India’s External Affairs Minister Jaishankar to start Dhaka visit by paying respect to Bangabandhu

  • Senior Correspondent,
    Published: 2019-08-19 20:01:30 BdST

File Photo: India's Foreign Minister Subrahmanyam Jaishankar attends the ASEAN Foreign Ministers’ Meeting in Bangkok, Thailand August 1, 2019. Reuters

S Jaishankar, who is embarking on his first to Dhaka as India's External Affairs Minister on Monday, will kick off the trip with a homage to Bangladesh’s founding father Bangabandhu Sheikh Mujibur Rahman.

According to his itinerary, he will touch down at Hazrat Shahjalal International Airport by a Biman Bangladesh Airlines regular flight at 9:20pm on Monday.

His Bangladesh counterpart AK Abdul Momen will receive him there.

His official engagement will begin on Tuesday morning by paying respect to Bangabandhu at the ‘Bangabandhu Museum’ in Dhanmondi.

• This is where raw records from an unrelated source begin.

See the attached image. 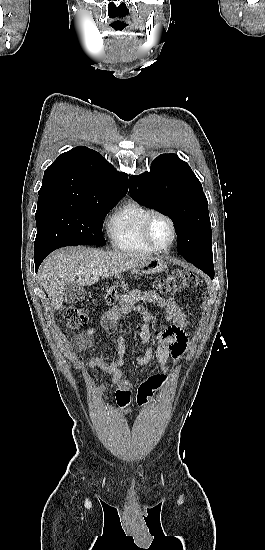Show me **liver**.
I'll return each instance as SVG.
<instances>
[{
  "label": "liver",
  "mask_w": 265,
  "mask_h": 550,
  "mask_svg": "<svg viewBox=\"0 0 265 550\" xmlns=\"http://www.w3.org/2000/svg\"><path fill=\"white\" fill-rule=\"evenodd\" d=\"M148 255L123 252H106L82 246L55 251L43 262L40 281L55 310L64 301V289L68 284L89 286L103 278L112 277L133 269Z\"/></svg>",
  "instance_id": "liver-1"
}]
</instances>
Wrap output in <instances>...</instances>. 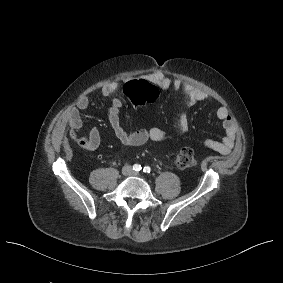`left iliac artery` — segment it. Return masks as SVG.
<instances>
[{
  "instance_id": "1",
  "label": "left iliac artery",
  "mask_w": 283,
  "mask_h": 283,
  "mask_svg": "<svg viewBox=\"0 0 283 283\" xmlns=\"http://www.w3.org/2000/svg\"><path fill=\"white\" fill-rule=\"evenodd\" d=\"M150 171H151V168L149 166H145L143 168V172H145V173H150Z\"/></svg>"
}]
</instances>
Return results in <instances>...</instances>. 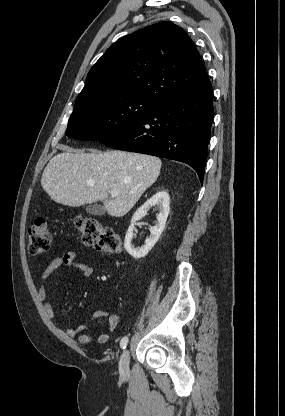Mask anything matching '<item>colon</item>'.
Here are the masks:
<instances>
[{
  "label": "colon",
  "instance_id": "5ec220e1",
  "mask_svg": "<svg viewBox=\"0 0 285 416\" xmlns=\"http://www.w3.org/2000/svg\"><path fill=\"white\" fill-rule=\"evenodd\" d=\"M75 228L81 235L84 244L98 250L118 254L122 251V240L119 234L100 220L93 217H76ZM51 234L44 219L39 218L28 229V250L33 256L46 253L51 247Z\"/></svg>",
  "mask_w": 285,
  "mask_h": 416
}]
</instances>
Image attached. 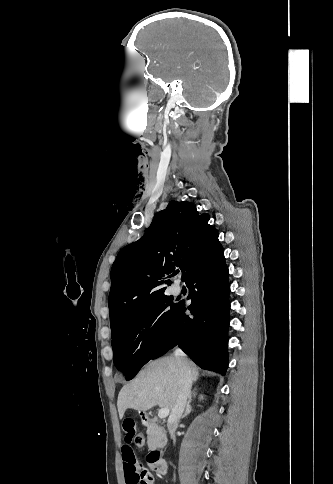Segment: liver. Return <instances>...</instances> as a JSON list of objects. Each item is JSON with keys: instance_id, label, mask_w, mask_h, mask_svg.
<instances>
[{"instance_id": "1", "label": "liver", "mask_w": 333, "mask_h": 484, "mask_svg": "<svg viewBox=\"0 0 333 484\" xmlns=\"http://www.w3.org/2000/svg\"><path fill=\"white\" fill-rule=\"evenodd\" d=\"M192 380L196 381L198 370L190 362ZM180 389V368L173 356L149 362L136 378L123 386L118 395L117 407L122 419L127 409L146 412L158 405L172 409Z\"/></svg>"}]
</instances>
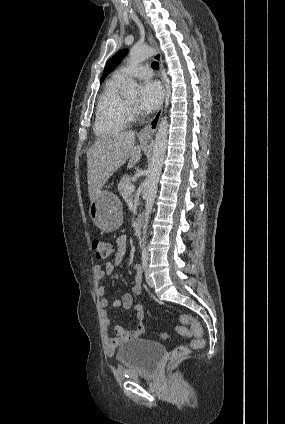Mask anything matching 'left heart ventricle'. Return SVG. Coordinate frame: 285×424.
<instances>
[{"mask_svg":"<svg viewBox=\"0 0 285 424\" xmlns=\"http://www.w3.org/2000/svg\"><path fill=\"white\" fill-rule=\"evenodd\" d=\"M127 101H128L130 104H132V105H135V104L137 103V99H136V98H129V99H127Z\"/></svg>","mask_w":285,"mask_h":424,"instance_id":"left-heart-ventricle-1","label":"left heart ventricle"}]
</instances>
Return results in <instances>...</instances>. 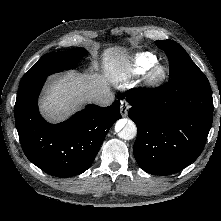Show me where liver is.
Here are the masks:
<instances>
[{
    "instance_id": "6515ba94",
    "label": "liver",
    "mask_w": 221,
    "mask_h": 221,
    "mask_svg": "<svg viewBox=\"0 0 221 221\" xmlns=\"http://www.w3.org/2000/svg\"><path fill=\"white\" fill-rule=\"evenodd\" d=\"M125 56L118 48H109L103 57L104 75L67 72L51 80L40 100L42 114L52 122L68 117L82 103L110 91V74L119 70Z\"/></svg>"
}]
</instances>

This is the house where the architect of Bangladesh was killed along with his most of the family members on Aug 15, 1975. His daughters – Prime Minister Sheikh Hasina and Sheikh Rehana – survived the bloodbath as they were abroad at that time.

From Dhanmondi, he will go to State Guesthouse Jamuna for official talks with Momen and later the two will hold a joint press briefing.

He will meet Prime Minister Sheikh Hasina in the afternoon.

Jaishankar took over as external affairs minister on May 31. He had visited Bangladesh earlier as foreign secretary.

On July 29, Momen said Jaishankar wanted to come to Dhaka earlier but his (Momen's) plan to perform hajj pushed back the Indian foreign minister's trip.

Momen and Jaishankar met in June on the sidelines of the 5th Conference on Interaction and Confidence Building Measures in Asia or CICA in Tajikistan.

Bangladesh and India currently enjoy the best of relations and officials hope to deepen the ties even more.

Over 100 agreements have been signed in the last 10 years, with 68 of them having been penned in the last three years alone.

The decades-old land boundary as well as maritime issues has been resolved. But an equitable share of Teesta river water remains the one niggling issue.